The safety and scientific validity of this study is the responsibility of the study sponsor and investigators. Listing a study does not mean it has been evaluated by the U.S. Federal Government. Read our disclaimer for details. Identifier: NCT01557517
Recruitment Status : Completed
First Posted : March 19, 2012
Last Update Posted : October 19, 2017
Information provided by (Responsible Party):
National Institutes of Health Clinical Center (CC) ( National Cancer Institute (NCI) )

Brief Summary:


- Oral graft-versus-host disease (GVHD) is a possible complication of bone marrow transplants. It is the result of the donor cells trying to attack the recipient s body. Symptoms include dry mouth, sensitivity and pain when tasting certain spices and flavors, and painful swallowing. Steroids are a possible effective treatment for GHVD, but they can cause side effects when given as pills or injections. Steroids given in a cream or rinse form, applied directly to the site of the symptoms, can have fewer side effects. However, their effectiveness as a rinse has not been tested in the mouth. Researchers want to see if a steroid called clobetasol can be used as a mouth rinse to treat oral GHVD.


- To see if a clobetasol rinse is a safe and effective treatment for oral graft-versus-host disease.


- Individuals at least 12 years of age who have oral GHVD and are not allergic to clobetasol.


  • Participants will be screened with a physical exam and medical history. Blood and urine samples will be collected. They will also have an oral exam, a mouth tissue biopsy, and other tests before starting the study drug.
  • Participants will be separated into two groups. One group will receive clobetasol; the other will have a placebo liquid.
  • Participants will rinse their mouths with the study liquid three times a day after meals for 2 weeks.
  • After 2 weeks, participants will have another study visit with blood tests and other exams.
  • After the study visit, all participants will start to use the clobetasol rinse. Those who originally had clobetasol will use the rinse for another 2 weeks. Those who originally had a placebo will use the rinse for 4 weeks.
  • Participants will have a follow-up exam after the end of treatment....

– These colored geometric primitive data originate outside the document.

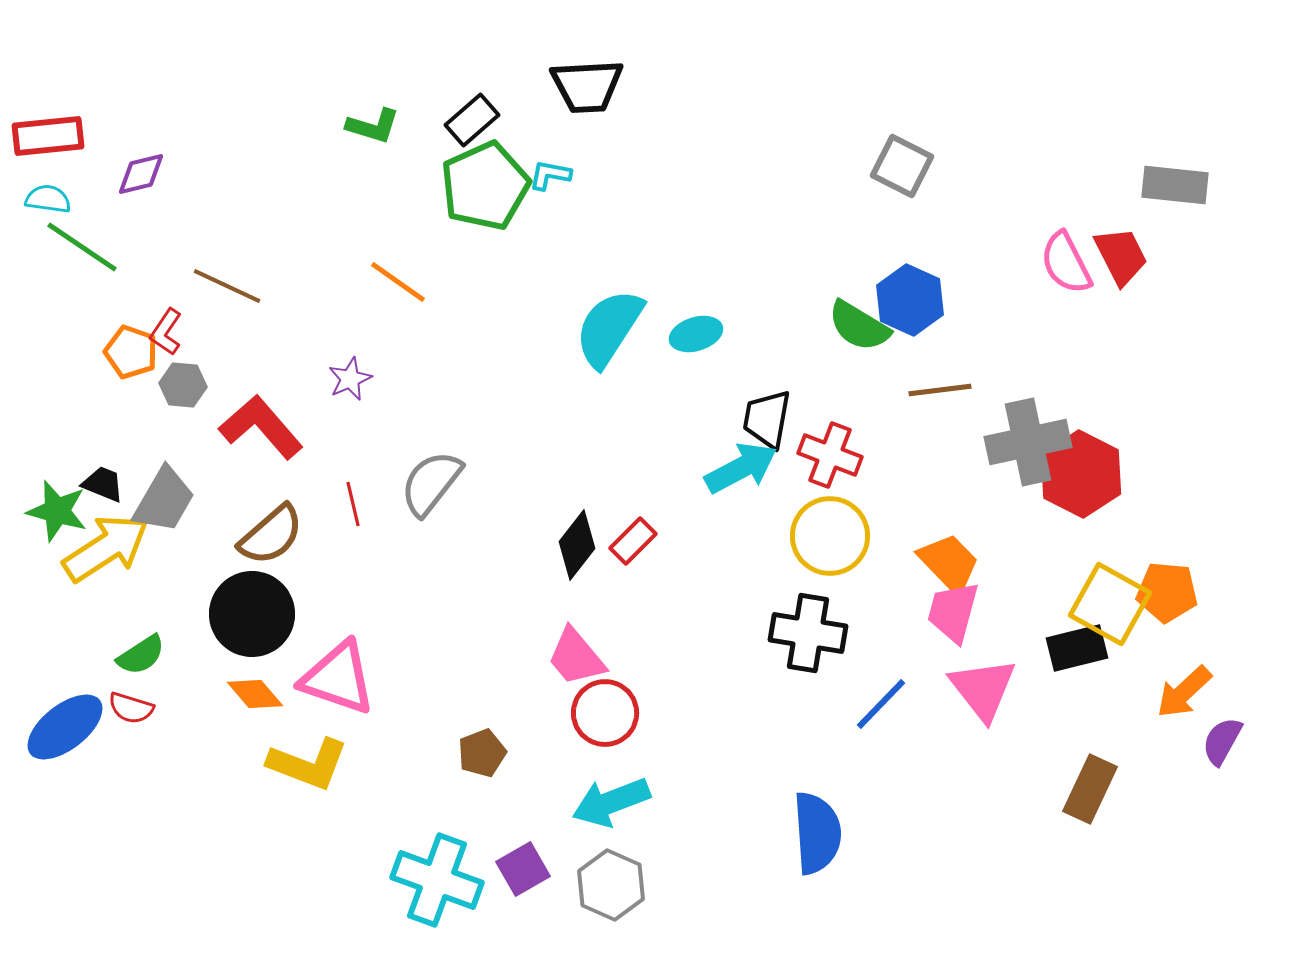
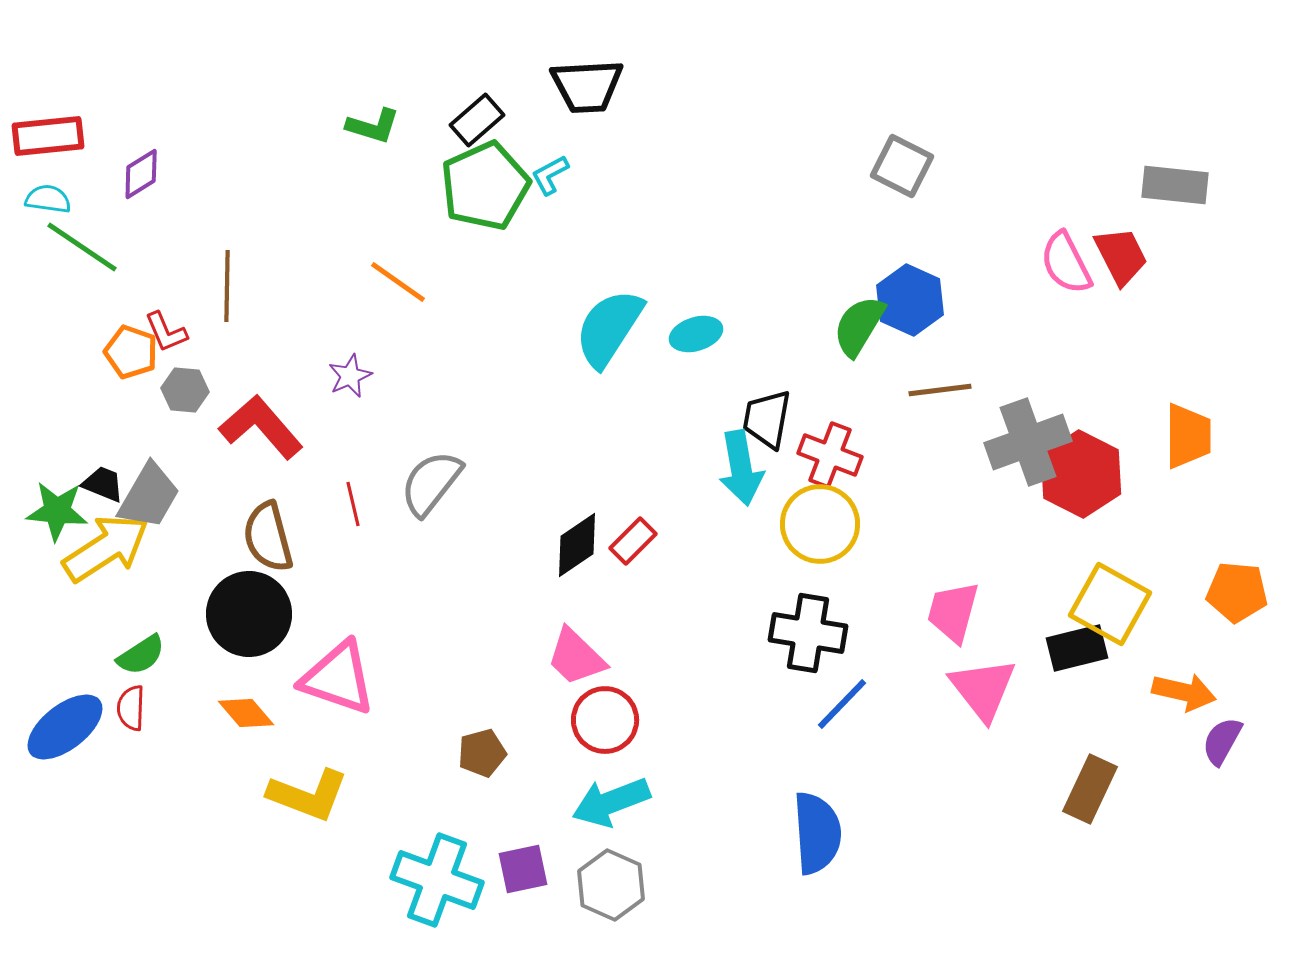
black rectangle at (472, 120): moved 5 px right
purple diamond at (141, 174): rotated 18 degrees counterclockwise
cyan L-shape at (550, 175): rotated 39 degrees counterclockwise
brown line at (227, 286): rotated 66 degrees clockwise
green semicircle at (859, 326): rotated 90 degrees clockwise
red L-shape at (166, 332): rotated 57 degrees counterclockwise
purple star at (350, 379): moved 3 px up
gray hexagon at (183, 385): moved 2 px right, 5 px down
gray cross at (1028, 442): rotated 8 degrees counterclockwise
cyan arrow at (741, 468): rotated 108 degrees clockwise
gray trapezoid at (164, 500): moved 15 px left, 4 px up
green star at (57, 511): rotated 10 degrees counterclockwise
brown semicircle at (271, 535): moved 3 px left, 2 px down; rotated 116 degrees clockwise
yellow circle at (830, 536): moved 10 px left, 12 px up
black diamond at (577, 545): rotated 18 degrees clockwise
orange trapezoid at (949, 563): moved 239 px right, 127 px up; rotated 44 degrees clockwise
orange pentagon at (1167, 592): moved 70 px right
black circle at (252, 614): moved 3 px left
pink trapezoid at (576, 657): rotated 6 degrees counterclockwise
orange arrow at (1184, 692): rotated 124 degrees counterclockwise
orange diamond at (255, 694): moved 9 px left, 19 px down
blue line at (881, 704): moved 39 px left
red semicircle at (131, 708): rotated 75 degrees clockwise
red circle at (605, 713): moved 7 px down
brown pentagon at (482, 753): rotated 6 degrees clockwise
yellow L-shape at (308, 764): moved 31 px down
purple square at (523, 869): rotated 18 degrees clockwise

Condition or disease Intervention/treatment Phase
Oral Chronic Graft vs Host Disease Drug: Clobetasol Oral Rinse Drug: Placebo oral rinse Phase 2

Detailed Description:


  • Chronic Graft versus Host Disease (cGVHD) is a major late complication of allogeneic hematopoietic stem cell transplantation.
  • The oral cavity is the second most commonly affected area in cGVHD and is a major cause of morbidity.
  • Clobetasol is a high-potency topical corticosteroid widely used for a variety of inflammatory disorders of the skin and oral mucosa.
  • Treatment of oral cGVHD by topical agents is an attractive strategy to potentially avoid adverse effects associated with systemic immunosuppression.


- To investigate efficacy of topical clobetasol 0.05% oral rinse for oral chronic graftversus-host disease (cGVHD)


- Patients age 12-99 years with clinically significant oral cGVHD.


  • This is a randomized, double blind, placebo-controlled, pilot study of clobetasol 0.05% topical oral rinse with an open label extension period.
  • Patients will rinse oral cavity with 10cc of clobetasol 0.05% or placebo oral rinse for 2 minutes 3 times a day.
  • Treatment duration will be for 2 weeks in the randomized phase and 2-4 weeks in the open label phase.
  • Up to 40 patients will be enrolled on this pilot trial until 34 evaluable patients are assessed.

Study Type : Interventional  (Clinical Trial)
Actual Enrollment : 40 participants
Allocation: Randomized
Intervention Model: Parallel Assignment
Masking: Double (Participant, Outcomes Assessor)
Primary Purpose: Treatment
Official Title: A Randomized Double-Blind Pilot Study of Topical Clobetasol 0.05% Oral Rinse for Oral Chronic Graft-Versus-Host-Disease
Study Start Date : January 26, 2012
Actual Primary Completion Date : June 9, 2017
Actual Study Completion Date : August 24, 2017

Arm Intervention/treatment
Experimental: Group 1
Patients will rinse oral cavity with 10cc of clobetasol 0.05% for 2 minutes 3 times a day.
Drug: Clobetasol Oral Rinse
Cycle= up to 4 weeks Patients will rinse oral cavity with 10cc of clobetasol 0.05% oral rinse for 2 minutes 3 times a day.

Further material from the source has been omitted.